The book that I began writing in Brittany in 2015 has, like the paths in the forest I was writing in and about, taken many twists and turns, and cost me 7 redrafts. Finally, it has become two books. Drawing on the yearlong course I'm currently leading, the first, A Spell in the Forest – Tongues in Trees, is at last taking shape and will soon head off to find its own way in the world. I hope. (The sequel, or prequel, has also begun to find shape.)
JUNE 2020: I'm delighted to say that this book found a home, and will emerge from Moon Books in 2021.
This is the brief opening passage of Part 1: I wrote it, based on a memory of an earlier visit to this forest, as a blogpost here in 2011.
PART ONE
THE GREENWOOD
Finally you open your eyes. The meadow's tall grasses curtain you; beyond, the blue hills rise. Emergent sun hazes their summits. You sit up. There ahead of you is the little path, and in the stone wall a small wooden gate.
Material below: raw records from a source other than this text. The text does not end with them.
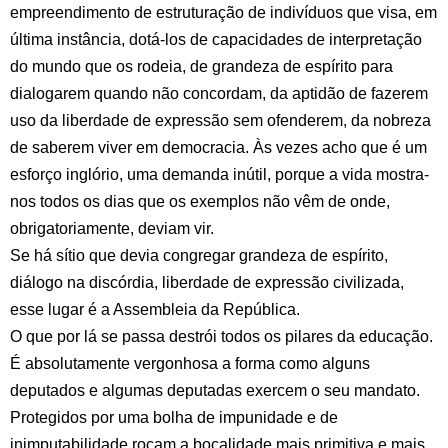
empreendimento de estruturação de indivíduos que visa, em
última instância, dotá-los de capacidades de interpretação
do mundo que os rodeia, de grandeza de espírito para
dialogarem quando não concordam, da aptidão de fazerem
uso da liberdade de expressão sem ofenderem, da nobreza
de saberem viver em democracia. Às vezes acho que é um
esforço inglório, uma demanda inútil, porque a vida mostra-
nos todos os dias que os exemplos não vêm de onde,
obrigatoriamente, deviam vir.
Se há sítio que devia congregar grandeza de espírito,
diálogo na discórdia, liberdade de expressão civilizada,
esse lugar é a Assembleia da República.
O que por lá se passa destrói todos os pilares da educação.
É absolutamente vergonhosa a forma como alguns
deputados e algumas deputadas exercem o seu mandato.
Protegidos por uma bolha de impunidade e de
inimputabilidade roçam a boçalidade mais primitiva e mais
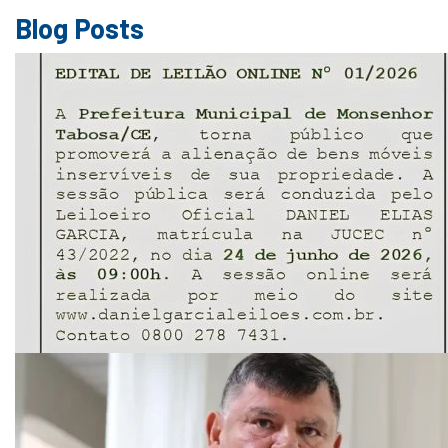
Blog Posts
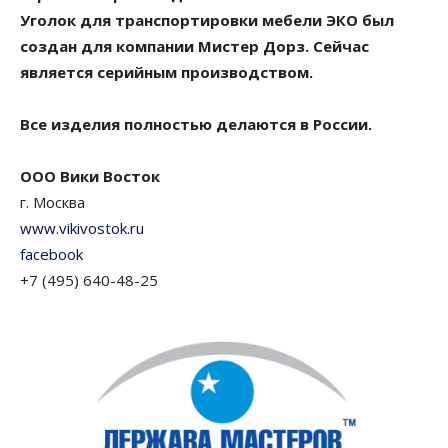
Уголок для транспортировки мебели ЭКО был
создан для компании Мистер Дорз. Сейчас
является серийным производством.
Все изделия полностью делаются в России.
ООО Вики Восток
г. Москва
www.vikivostok.ru
facebook
+7 (495) 640-48-25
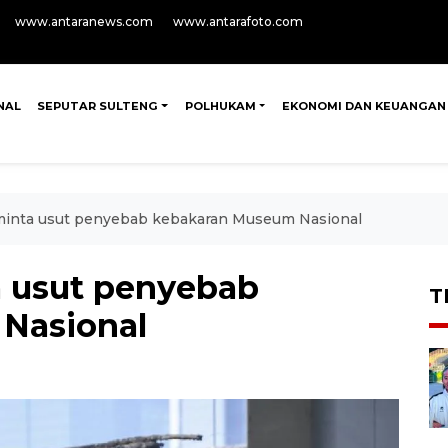
www.antaranews.com
www.antarafoto.com
NAL
SEPUTAR SULTENG
POLHUKAM
EKONOMI DAN KEUANGAN
minta usut penyebab kebakaran Museum Nasional
a usut penyebab
T
Nasional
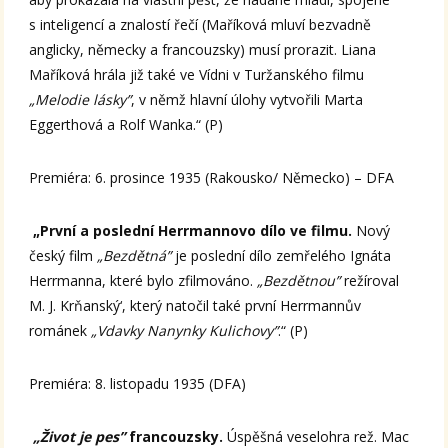
s inteligencí a znalostí řečí (Maříková mluví bezvadně
anglicky, německy a francouzsky) musí prorazit. Liana
Maříková hrála již také ve Vídni v Turžanského filmu
„Melodie lásky”
, v němž hlavní úlohy vytvořili Marta
Eggerthová a Rolf Wanka.“ (P)
Premiéra: 6. prosince 1935 (Rakousko/ Německo) – DFA
„První a poslední Herrmannovo dílo ve filmu.
Nový
český film
„Bezdětná”
je poslední dílo zemřelého Ignáta
Herrmanna, které bylo zfilmováno.
„Bezdětnou”
režíroval
M. J. Krňanský‘, který natočil také první Herrmannův
románek
„Vdavky Nanynky Kulichovy”
.“ (P)
Premiéra: 8. listopadu 1935 (DFA)
„Život je pes”
francouzsky.
Úspěšná veselohra rež. Mac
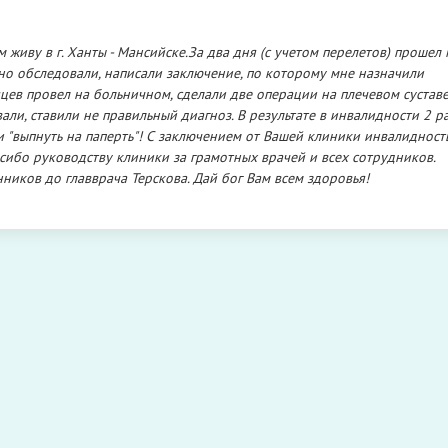
 живу в г. Ханты - Мансийске.За два дня (с учетом перелетов) прошел 
ьно обследовали, написали заключение, по которому мне назначили
яцев провел на больничном, сделали две операции на плечевом суставе
али, ставили не правильный диагноз. В результате в инвалидности 2 р
и "выпнуть на паперть"! С заключением от Вашей клиники инвалидност
асибо руководству клиники за грамотных врачей и всех сотрудников.
ников до главврача Терскова. Дай бог Вам всем здоровья!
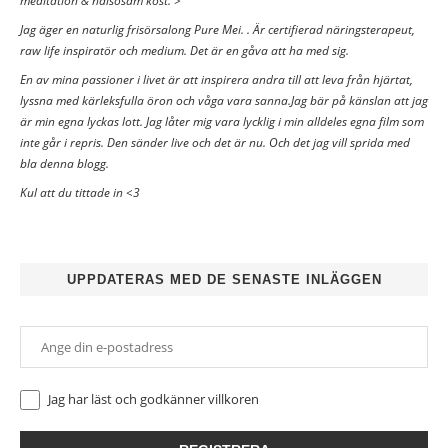
meditation & hälsosam kost. >
Jag äger en naturlig frisörsalong Pure Mei. . Är certifierad näringsterapeut,
raw life inspiratör och medium. Det är en gåva att ha med sig.
En av mina passioner i livet är att inspirera andra till att leva från hjärtat,
lyssna med kärleksfulla öron och våga vara sanna.Jag bär på känslan att jag
är min egna lyckas lott. Jag låter mig vara lycklig i min alldeles egna film som
inte går i repris. Den sänder live och det är nu. Och det jag vill sprida med
bla denna blogg.
Kul att du tittade in <3
UPPDATERAS MED DE SENASTE INLÄGGEN
Jag har läst och godkänner
villkoren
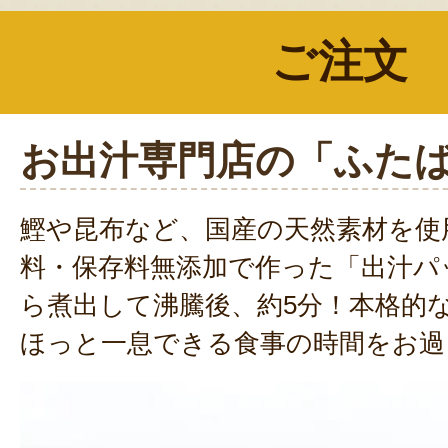
ご注文
お出汁専門店の「ふた
鰹や昆布など、国産の天然素材を使
料・保存料無添加で作った「出汁パ
ら煮出して沸騰後、約5分！本格的
ほっと一息できる食事の時間をお過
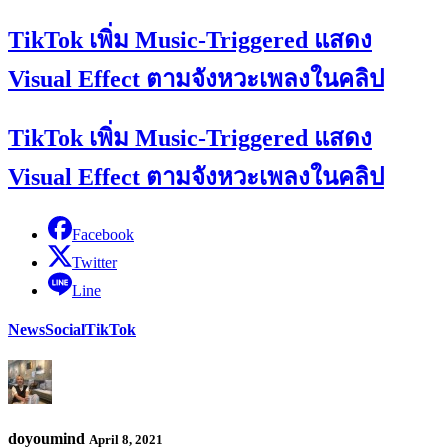
TikTok เพิ่ม Music-Triggered แสดง
Visual Effect ตามจังหวะเพลงในคลิป
TikTok เพิ่ม Music-Triggered แสดง
Visual Effect ตามจังหวะเพลงในคลิป
Facebook
Twitter
Line
News
Social
TikTok
doyoumind
April 8, 2021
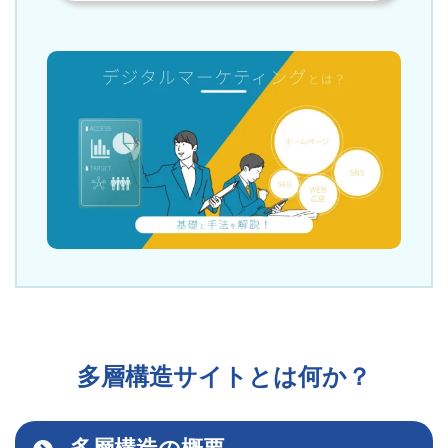
多層構造サイトとは何か？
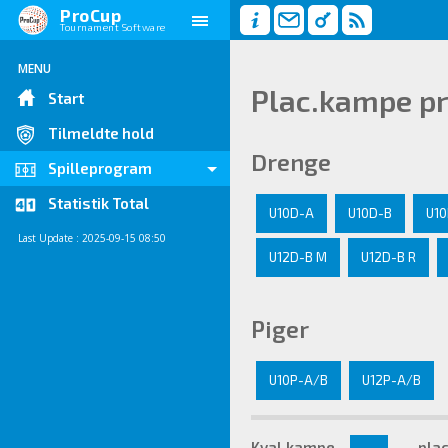
ProCup
Tournament Software
MENU
Plac.kampe pr
Start
Tilmeldte hold
Drenge
Spilleprogram
Statistik Total
U10D-A
U10D-B
U10
Last Update : 2025-09-15 08:50
U12D-B M
U12D-B R
Piger
U10P-A/B
U12P-A/B
Kval.kampe
pla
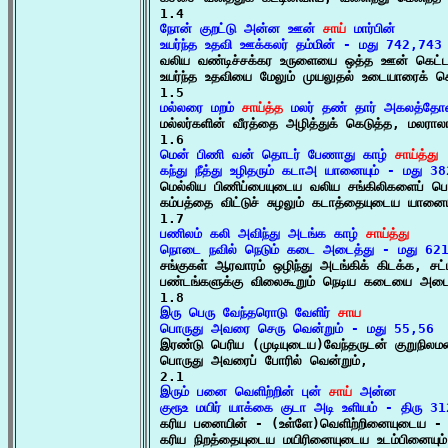
நோன் குறட்டு அன்ன ஊன் 
சாய்
 மார்பின்

உயர்ந்த உதவி ஊக்கலர் தம்மின் - மது 742,743

வலிய வண்டிச்சக்கர உருளையை ஒத்த ஊன் கெட்ட
உயர்ந்த உதவியை மேலும் முயலுதல் உடையாரைக் க
மல்லரை மறம் 
சாய்த்த
 மலர் தண் தார் அகலத்தோ

மல்லர்களின் வீரத்தை அழித்துக் கெடுத்த, மலரா
மென் பிணி வன் தொடர் பேணாது காழ் 
சாய்த்து
கந்து நீத்து உழிதரும் கடாஅ யானையும் - மது 3

மெல்லிய பிணிப்பையுடைய வலிய சங்கிலிகளைப் ப
கம்பத்தை விட்டுச் சுழலும் கடாத்தையுடைய யானையு
பணிலம் கலி அவிந்து அடங்க காழ் 
சாய்த்து
நொடை நவில் நெடும் கடை அடைத்து - மது 62

சங்குகள் ஆரவாரம் ஒழிந்து அடங்கிக் கிடக்க, சட்ட
பண்டங்களுக்கு விலைகூறும் நெடிய கடையை அடைத
இரு பெரு வேந்தரொடு வேளிர் 
சாய
பொருது அவரை செரு வென்றும் - மது 55,56

இரண்டு பெரிய (முடியுடைய)வேந்தருடன் குறுநிலமன்னர் 
பொருது அவரைப் போரில் வென்றும்,

இரும் பனை வெளிற்றின் புன் 
சாய்
 அன்ன

குரூஉ மயிர் யாக்கை குடா அடி உளியம் - திரு 3

கரிய பனையின் - (உள்ளே)வெளிற்றினையுடைய - ப
கரிய நிறத்தையுடைய மயிரினையுடைய உடம்பினையும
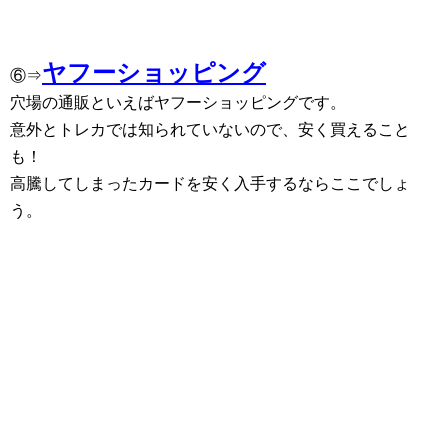
ヤフーショッピング
⑥⇒
穴場の通販といえばヤフーショッピングです。
意外とトレカでは知られていないので、安く買えること
も！
高騰してしまったカードを安く入手するならここでしょ
う。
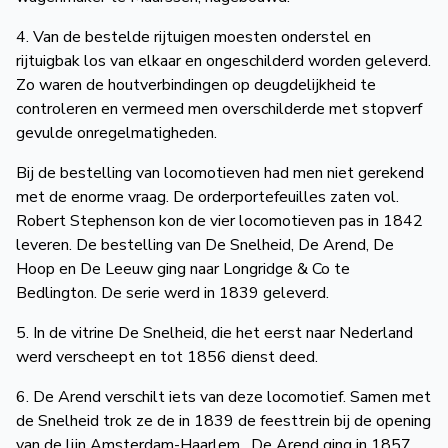
4. Van de bestelde rijtuigen moesten onderstel en
rijtuigbak los van elkaar en ongeschilderd worden geleverd.
Zo waren de houtverbindingen op deugdelijkheid te
controleren en vermeed men overschilderde met stopverf
gevulde onregelmatigheden.
Bij de bestelling van locomotieven had men niet gerekend
met de enorme vraag. De orderportefeuilles zaten vol.
Robert Stephenson kon de vier locomotieven pas in 1842
leveren. De bestelling van De Snelheid, De Arend, De
Hoop en De Leeuw ging naar Longridge & Co te
Bedlington. De serie werd in 1839 geleverd.
5. In de vitrine De Snelheid, die het eerst naar Nederland
werd verscheept en tot 1856 dienst deed.
6. De Arend verschilt iets van deze locomotief. Samen met
de Snelheid trok ze de in 1839 de feesttrein bij de opening
van de lijn Amsterdam-Haarlem. De Arend ging in 1857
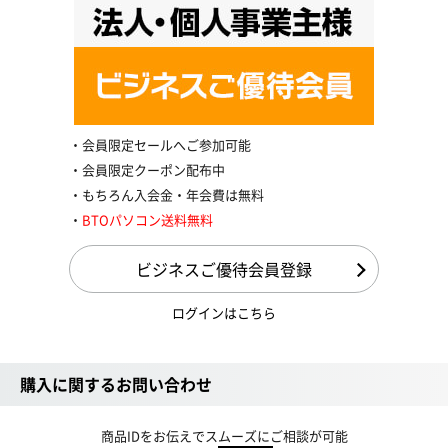
会員限定セールへご参加可能
会員限定クーポン配布中
もちろん入会金・年会費は無料
BTOパソコン送料無料
ビジネスご優待会員登録
ログインはこちら
購入に関するお問い合わせ
商品IDをお伝えでスムーズにご相談が可能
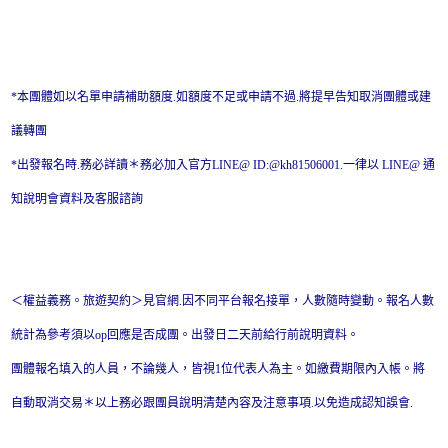
*本團體如以名單申請補助額度.如額度不足或申請不過.將提早告知取消團體或建
議轉團
*出發報名時.務必詳讀＊務必加入官方LINE@ ID:@kh81506001.一律以 LINE@ 通
知說明會資料及客服諮詢
＜權益義務。旅遊契約＞見官網.因不同平台報名接單，人數隨時變動。報名人數
統計為參考須以op回應是否成團。出發日二天前給行前說明資料。
團體報名填入的人員，不論幾人，皆視1位代表人為主。如繳費期限內入帳。將
自動取消交易＊以上務必跟團員說明清楚內容及注意事項.以免造成認知誤會.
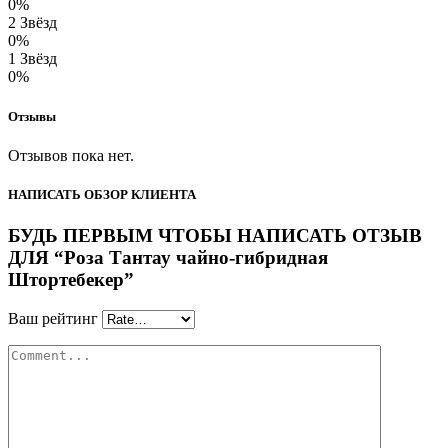
0%
2 Звёзд
0%
1 Звёзд
0%
Отзывы
Отзывов пока нет.
НАПИСАТЬ ОБЗОР КЛИЕНТА
БУДЬ ПЕРВЫМ ЧТОБЫ НАПИСАТЬ ОТЗЫВ
ДЛЯ “Роза Тантау чайно-гибридная
Штортебекер”
Ваш рейтинг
You stand. Below in the valley swallows and martins skim the mist from the morning river. You stretch. The conversations of birds; the song of the water. Your hand lifts the old wooden latch. You step through. You slip into the green of the woods as into a silk dress. There is no room for thought.
The path rises gently, sprinkled with light. It's May and the land is alight with white blossom. The wood swims with the scent of bluebells; the air is lilac with it. A thousand wild bees drone. You're alone and it's the first day.
In the green glade pass the ruins of the hermit's chapel with its green dreams, the short walls grassed and blackbird-capped; the spring bubbling and chattering.
Follow the path in and out of sunlight. Oaks and ashes season the woodland; first bursts of honeysuckle; and look! – in the shade of this larch a host of goldcrests, a corona around your head.
Your feet firm on the good earth. Here there's no need for shoes, you can shake out the creases in which you hide; the truth is as it is, all around you, spread out.
The trees thin out, a little. In the undergrowth of campion, stitchwort, bramble there are rustles of lives going about their daily cycles. A wren skitters out; a bluetit. A very young vole, the length of your top finger joint, scurries across the path, over your feet, unafraid. In the distance a woodpecker knocks.
Soon, you will arrive. The green glade in the green day; summer still to come; and you are young, you are now, you are always. The threshold waits; and its guardian; and question and response will spring and be answered simultaneously, with no words. You pass through.
And there it is – waiting all your life for you, there before questions, before answers. You knew, and forgot that you knew.